[Saved data entries]
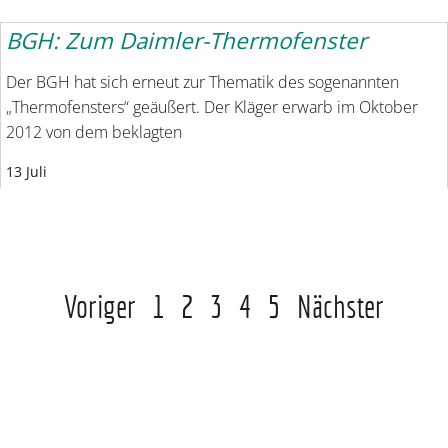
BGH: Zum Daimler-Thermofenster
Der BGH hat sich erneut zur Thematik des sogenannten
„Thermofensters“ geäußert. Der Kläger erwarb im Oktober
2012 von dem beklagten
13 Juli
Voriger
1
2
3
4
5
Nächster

* * *

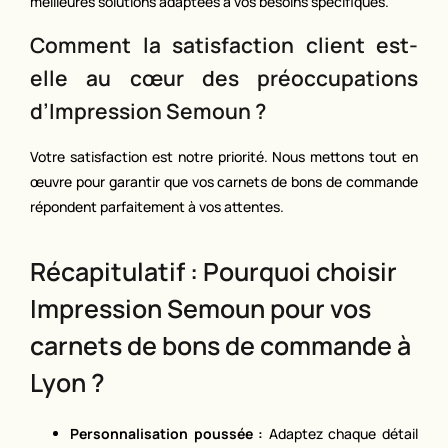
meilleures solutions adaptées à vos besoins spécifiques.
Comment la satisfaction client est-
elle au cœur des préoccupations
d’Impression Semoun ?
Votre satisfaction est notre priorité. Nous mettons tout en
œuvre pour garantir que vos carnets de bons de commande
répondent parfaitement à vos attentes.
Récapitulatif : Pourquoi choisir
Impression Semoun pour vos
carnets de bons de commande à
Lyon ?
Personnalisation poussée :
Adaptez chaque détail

---

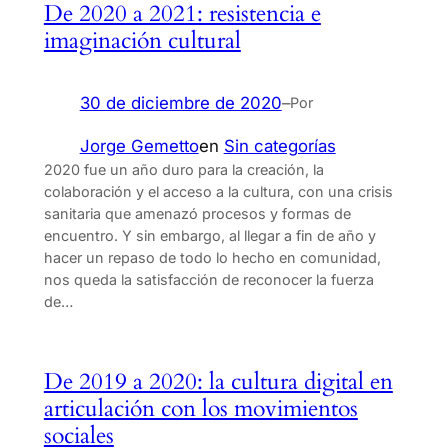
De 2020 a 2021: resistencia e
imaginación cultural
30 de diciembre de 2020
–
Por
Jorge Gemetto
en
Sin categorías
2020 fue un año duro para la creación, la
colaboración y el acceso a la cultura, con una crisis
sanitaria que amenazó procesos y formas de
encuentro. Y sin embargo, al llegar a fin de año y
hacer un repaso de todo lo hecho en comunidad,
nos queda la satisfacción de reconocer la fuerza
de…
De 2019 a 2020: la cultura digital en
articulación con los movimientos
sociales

** PROBLEM **
Above are the records. Print exactly, and only, the lines from the line with "meilleures solutions adaptées" to the line with "Adaptez chaque détail", both inclusive.

** COMPLETED EXERCISE **
meilleures solutions adaptées à vos besoins spécifiques.
Comment la satisfaction client est-
elle au cœur des préoccupations
d’Impression Semoun ?
Votre satisfaction est notre priorité. Nous mettons tout en
œuvre pour garantir que vos carnets de bons de commande
répondent parfaitement à vos attentes.
Récapitulatif : Pourquoi choisir
Impression Semoun pour vos
carnets de bons de commande à
Lyon ?
Personnalisation poussée :
Adaptez chaque détail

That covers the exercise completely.